Sunday, January 23, 2011

If it is random, it is fair

Disclaimer: I am happy for my friends and relatives who got recognized for their achievements during the 10th grade examination. I am not writing this to belittle their achievements nor because I missed out (I was never close to be in contention).   

Every year in the state of Karnataka on an average 600000 students write the 10th grade examination, and the government announces  top 20 scores and the students who scored them. They get their 20mins of fame when their names get published in leading news papers and they get honored at a few ceremonies here and there. All is well, the students who achieved studied hard and got what they truly deserve. The argument I have against this is, it is more of a game of statistics and the 100s of students who missed the top 20 scores by a few 10s of marks deserve the same honor and respect as the top 20 rank holders. Here is why I believe I am right.

Ranks are declared based on sum total of marks scored for six subjects,  3 of which are languages and the other 3 are Science, Mathematics and Social Sciences. The exams are offered in 2 languages of instruction, English and Kannada. Students in rural areas mostly write the exams in Kannada and most of the semi urban and urban areas use English as the medium.

Students have to pick a first language (worth 25%-50% more points than other subjects), a second language (worth same as other subjects) and a third language (usually worth same as others or sometimes 50% less than others). Typical first language pick in most urban areas is either Sanskrit or English and in rural and semi urban areas it is usually Kannada.

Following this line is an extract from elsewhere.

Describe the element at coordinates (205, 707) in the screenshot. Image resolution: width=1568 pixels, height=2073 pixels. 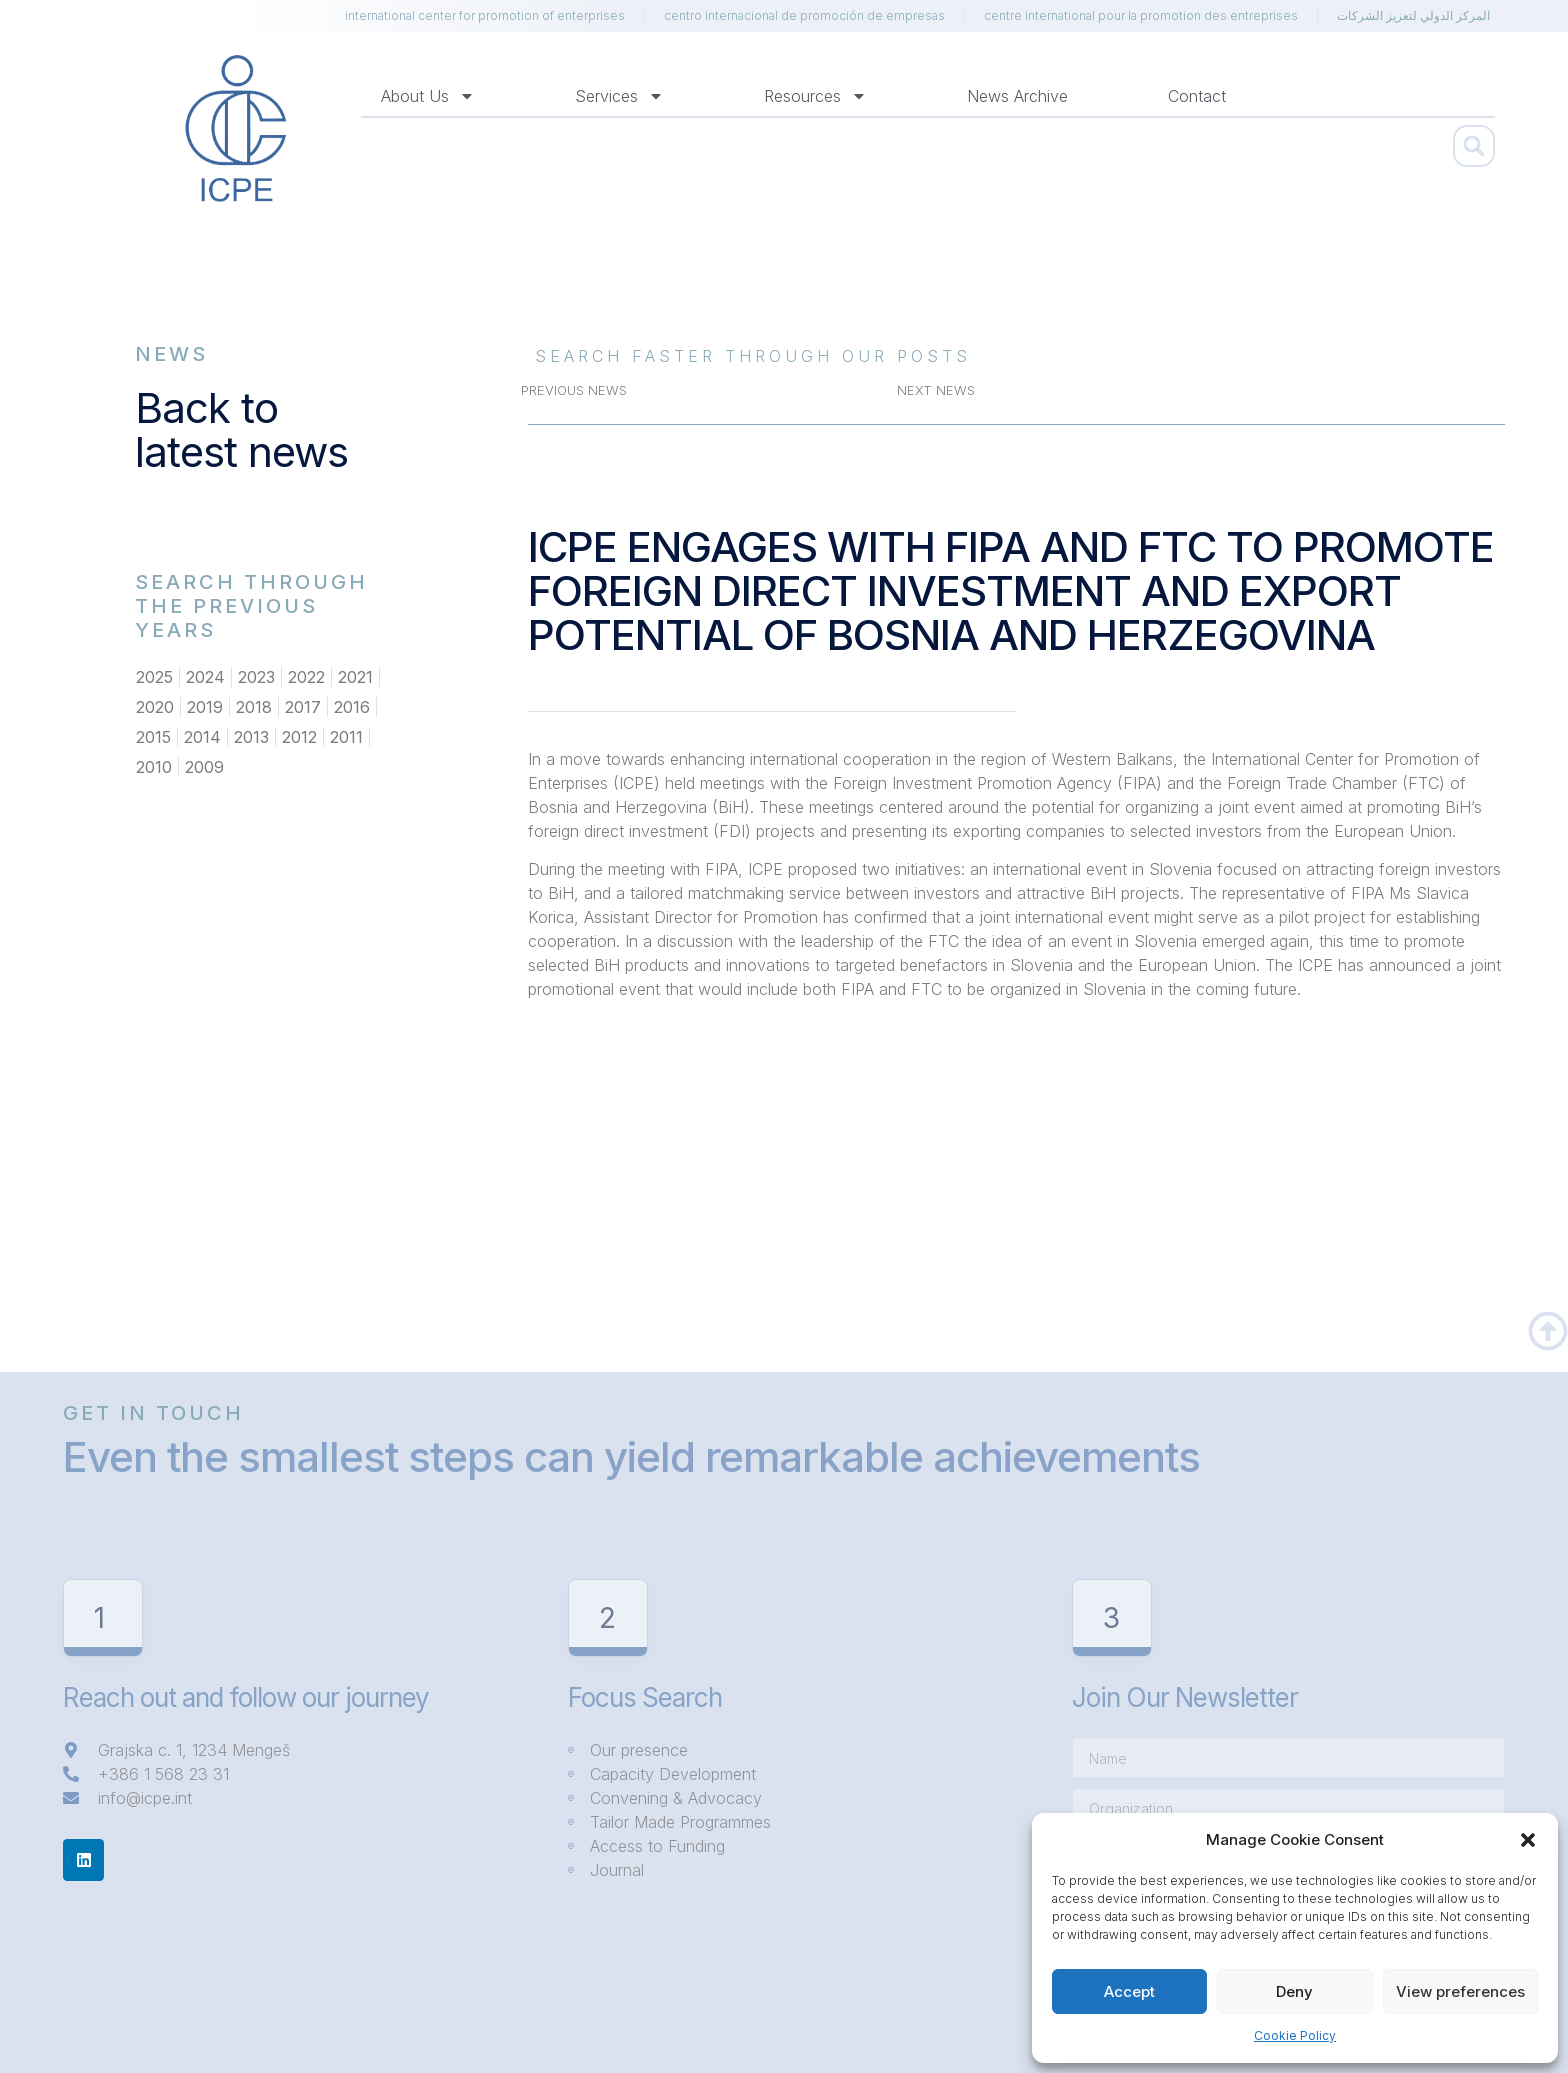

For second language it is either English or Hindi and for third language it is either Kannada or Sanskrit or Hindi. The other 3 subjects carry equal weight and the question paper is same across both mediums of instructions.   

As typical for any language examination, the grading is relative and the valuators want to keep 15-20% of marks in hand to give it to the next best answer paper they will encounter (which they may never reach during their course of valuations for the year). Combine the 15-20% of marks across the 3 languages and you are looking at some serious numbers. To top this off, for reasons unknown to me, on an average students with Sanskrit as first language typically outscore those of other languages by a minimum of 15-20%.    

Now to the rest of the subjects, other than Mathematics in which there cannot be relative grading there is an element of relative grading in the rest ( I agree, it is not to the same extent as languages). But when you are aiming for the top, every bit counts.  Also, all of the 600000 students answer papers is not valuated by the same teacher. The evaluators vary from the best doing the 100% type to the worst who just would like to be done as soon as possible.   

In the end I feel it is a random process, those who become successful are honored.

I am not a genius and neither I am in the education field but a few days of thought on this subject has made me realize the system is flawed to a large extent. I wonder how come the government hasn’t done anything to fix this. I guess they rely on the random processes so much that they believe being random is being fair.